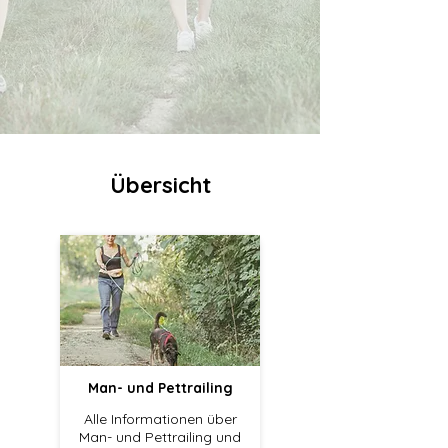
Übersicht
Man- und Pettrailing
Alle Informationen über
Man- und Pettrailing und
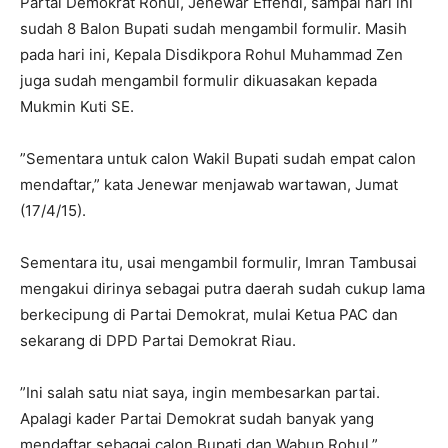
Partai Demokrat Rohul, Jenewar Effendi, sampai hari ini
sudah 8 Balon Bupati sudah mengambil formulir. Masih
pada hari ini, Kepala Disdikpora Rohul Muhammad Zen
juga sudah mengambil formulir dikuasakan kepada
Mukmin Kuti SE.
”Sementara untuk calon Wakil Bupati sudah empat calon
mendaftar,” kata Jenewar menjawab wartawan, Jumat
(17/4/15).
Sementara itu, usai mengambil formulir, Imran Tambusai
mengakui dirinya sebagai putra daerah sudah cukup lama
berkecipung di Partai Demokrat, mulai Ketua PAC dan
sekarang di DPD Partai Demokrat Riau.
”Ini salah satu niat saya, ingin membesarkan partai.
Apalagi kader Partai Demokrat sudah banyak yang
mendaftar sebagai calon Bupati dan Wabup Rohul,”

Task details -
Repeat all the records above exactly, leaving out any pictures.

Task output -
Übersicht
Man- und Pettrailing
Alle Informationen über
Man- und Pettrailing und
Partai Demokrat Rohul, Jenewar Effendi, sampai hari ini
sudah 8 Balon Bupati sudah mengambil formulir. Masih
pada hari ini, Kepala Disdikpora Rohul Muhammad Zen
juga sudah mengambil formulir dikuasakan kepada
Mukmin Kuti SE.
”Sementara untuk calon Wakil Bupati sudah empat calon
mendaftar,” kata Jenewar menjawab wartawan, Jumat
(17/4/15).
Sementara itu, usai mengambil formulir, Imran Tambusai
mengakui dirinya sebagai putra daerah sudah cukup lama
berkecipung di Partai Demokrat, mulai Ketua PAC dan
sekarang di DPD Partai Demokrat Riau.
”Ini salah satu niat saya, ingin membesarkan partai.
Apalagi kader Partai Demokrat sudah banyak yang
mendaftar sebagai calon Bupati dan Wabup Rohul,”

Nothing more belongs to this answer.